Водрузив на голову Розуму свой венок, Анна бросила быстрый взгляд через плечо. Так и есть! Смотрит. У братца Михайлы был такой ошарашенный вид, что она едва не расхохоталась. Так-то тебе, пёс поганый! Будешь знать, как чужие письма читать! Помечись теперь, последи, иуда!

И, улыбнувшись казаку, Анна устремилась в гущу пляшущих людей. Настроение было прекрасное! Сегодня впервые за последние три месяца – с тех пор, как мать застала в её светёлке Митеньку, – ей хотелось петь, плясать и смеяться. Анна сама удивлялась своему состоянию – чудилось, что именно сегодня, в этот древний праздник случится что-то удивительное и обязательно радостное!

Рыжий конопатый парень налетел на неё в толпе и притянул к себе, обняв за талию. Анна не успела влепить наглецу оплеуху, как ухо обожгло жаркое дыхание:

– Анна Демидовна, это вам! Спрячьте, чтоб не увидали! – и в ладони Анны очутился кусочек бумаги.

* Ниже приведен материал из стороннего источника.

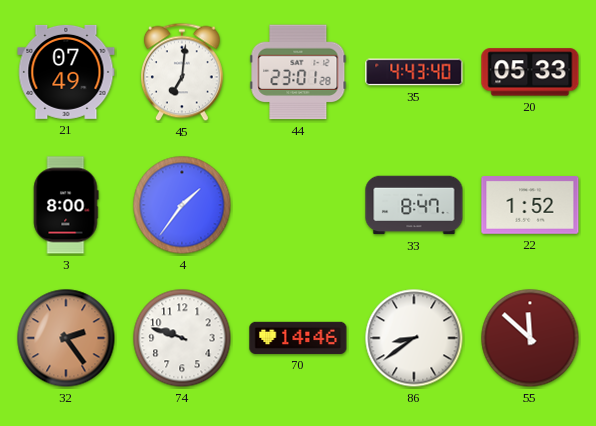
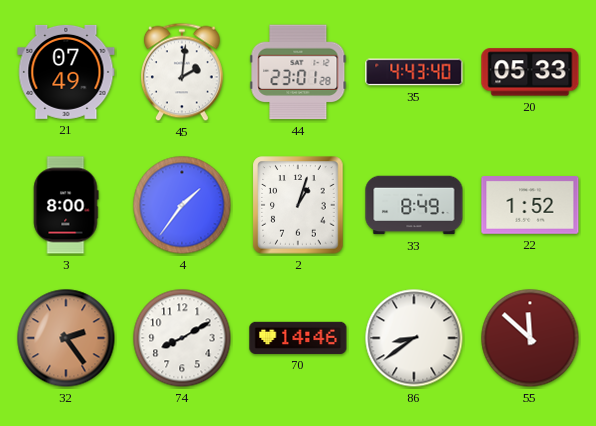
45: 7:01 -> 2:01
2: none -> 1:03
33: 8:47 -> 8:49
74: 9:48 -> 8:10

Рыжий с хохотом прянул прочь, и Анна устремилась в гущу очередных пляшущих. Записка жгла пальцы. Ныряя среди людей, она выбралась на край поляны, огляделась – ни фискалки-горничной, ни любезного братца Михайлы поблизости не было. Анна быстро развернула записку, поднесла к самым глазам, силясь прочесть в рассеянном молочном лунном свете, а прочитав, вновь оглянулась и, подобрав подол сарафана, почти бегом устремилась в сторону посада.

Глава 13

в которой праздник продолжается, а Алёшка становится самым несчастным человеком на свете

– Уф! Насилу хоть кого-то нашёл! Как сквозь землю все провалились…

Алёшка оглянулся и увидел улыбающееся лицо Александра Шувалова.

– Ты Прасковью Михайловну не видал?

Алёшка покачал головой.

– Надо найти её, она ж трусиха страшная и не любит таких игрищ, небось, от ужаса окоченела.

И Шувалов вновь нырнул в толпу.

Алёшке подумалось, что он прав – нельзя оставлять барышень без присмотра в этом разгуле. Конечно, народу кругом полно и никто не обидит, но всё же… И он закрутил головой, пытаясь различить хоть чьё-нибудь знакомое лицо.

Мелькнули молодые девки из домашней прислуги, один из конюхов, истопник Василий и ещё несколько знакомых с посада, на миг показалось лицо Михайлы Воронцова – поджатые губы презрительно кривятся. Встретившись глазами с Алёшкой, он отвернулся.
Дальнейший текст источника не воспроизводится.